▸ **Instructions to follow**
Given the listing below, write out exactly the lines starting with the line that has "You are a GUI" and going on through the line that has "My Account (177, 18)", both kept.

▸ **The data**
--------
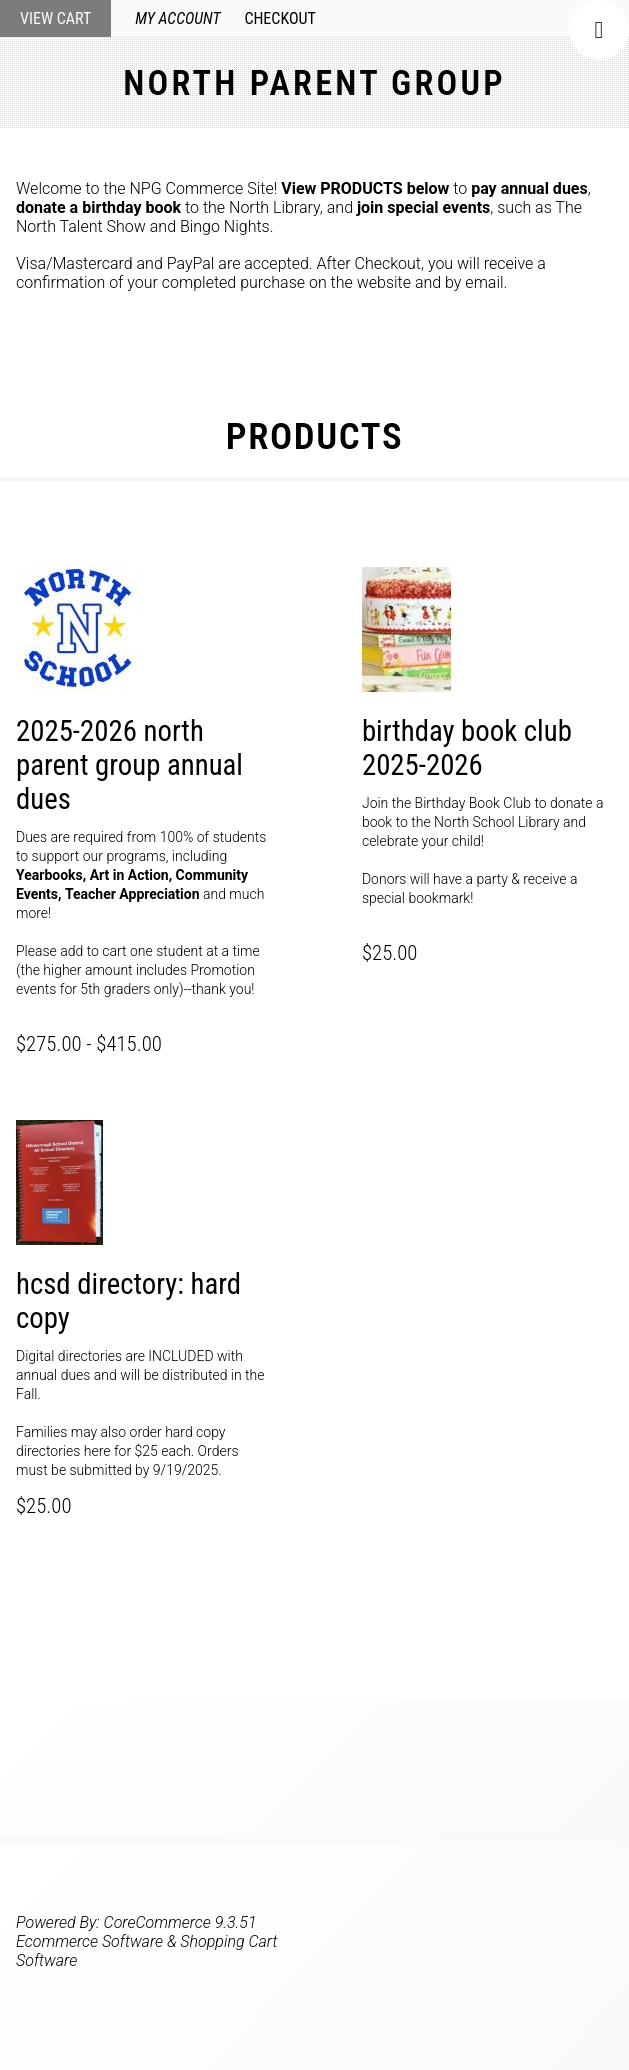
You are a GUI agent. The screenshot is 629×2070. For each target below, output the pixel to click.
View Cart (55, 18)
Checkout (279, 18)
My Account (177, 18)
--------
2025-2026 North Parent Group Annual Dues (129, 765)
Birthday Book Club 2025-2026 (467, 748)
--------
▸ **Response for this exercise**
You are a GUI agent. The screenshot is 629×2070. For each target below, output the pixel to click.
View Cart (55, 18)
Checkout (279, 18)
My Account (177, 18)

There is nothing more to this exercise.